Feb. 9, 2018
By Arianne Robinson
The Auditor General presented 25 recommendations made to the city that have not yet been fully implemented to the Audit Committee this week. Thirteen of those outstanding recommendations are for the City Manager’s Office, and one of those is for the development and implementation of a formal consultant-performance-evaluation process, in the form of a new software tool.
The potential savings that could result from implementing this process has not been quantified, despite the overall cost of consultants at city hall having been on the rise in recent years. In 2016 the City of Toronto spent a total of $31,423,600 on consultants – $11,383,500 more than in previous year.
The recommendation for the formal consultant-performance-evaluation process originates from a report published in November 2014 called “Service Efficiency Consultant Studies Extent of Value for Money From Studies Has Not Been Clearly Demonstrated.”
That report looked at the work produced by various consultants retained between 2011 and 2013 to conduct Service Efficiency Studies for certain divisions and agencies that were thought to benefit. The approximate cost was $3.5 million for 22 studies and 300 recommendations on service delivery, structure, and savings. The potential savings quantified as a result of these studies was $16.1 million in potential savings.
The Auditor General at the time in 2014, Jeffrey Griffiths, concluded that the actual “Value for Money” aspect was not clear, and recommended a formal evaluation and documentation process be used. The process would make it so that while the City of Toronto and its agencies and corporations can continue using external consultants, there is a consistent process for consultant performance evaluations and information can be shared and used in making future award decisions.
Fast forward to 2018. While the evaluation process has still not been implemented city-wide, a Management Consultant Performance Evaluation (MCPE) Tool, procedure and training package are in the works and are intended to be rolled out by summer.
The purpose of the formal consultant-performance-evaluation tool is to hone in on how efficient the consultant is, how practical the output of their work is, how the city benefits, and ways to evaluate qualitative and quantitative performance measures.

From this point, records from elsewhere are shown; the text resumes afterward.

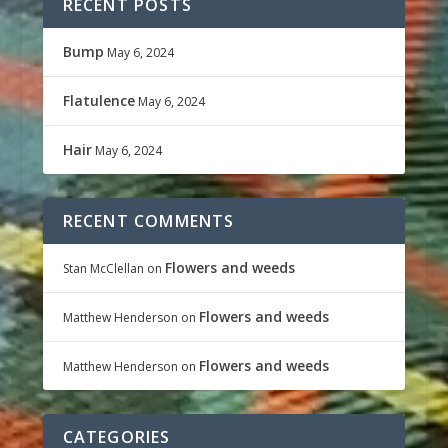
RECENT POSTS
Bump
May 6, 2024
Flatulence
May 6, 2024
Hair
May 6, 2024
RECENT COMMENTS
Flowers and weeds
Stan McClellan
on
Flowers and weeds
Matthew Henderson
on
Flowers and weeds
Matthew Henderson
on
CATEGORIES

The extent that such a system could help many city processes is not yet known, but the potential for broader reach is there.
“The intent is that the tool will be used generally for consultants, with the exception of engineer-type professional services,” wrote a spokesperson for Michael Pacholok, director of Purchasing and Materials Management. “A separate but similar tool is being piloted for those types of contracts through Engineering and Construction Services.”
Potential cost savings or the resources required to implement them were not determined in the 2014 report or current review from the Auditor General.
The new timelines for implementation of most of the recommendations for the City Manager’s Office have now had their expected completion dates pushed back to the end 2018 and early 2019, except for two recommendations expected to be fulfilled by the summer of this year, one being the formal consultant-performance-evaluation process and the other relating to city training courses with low attendance.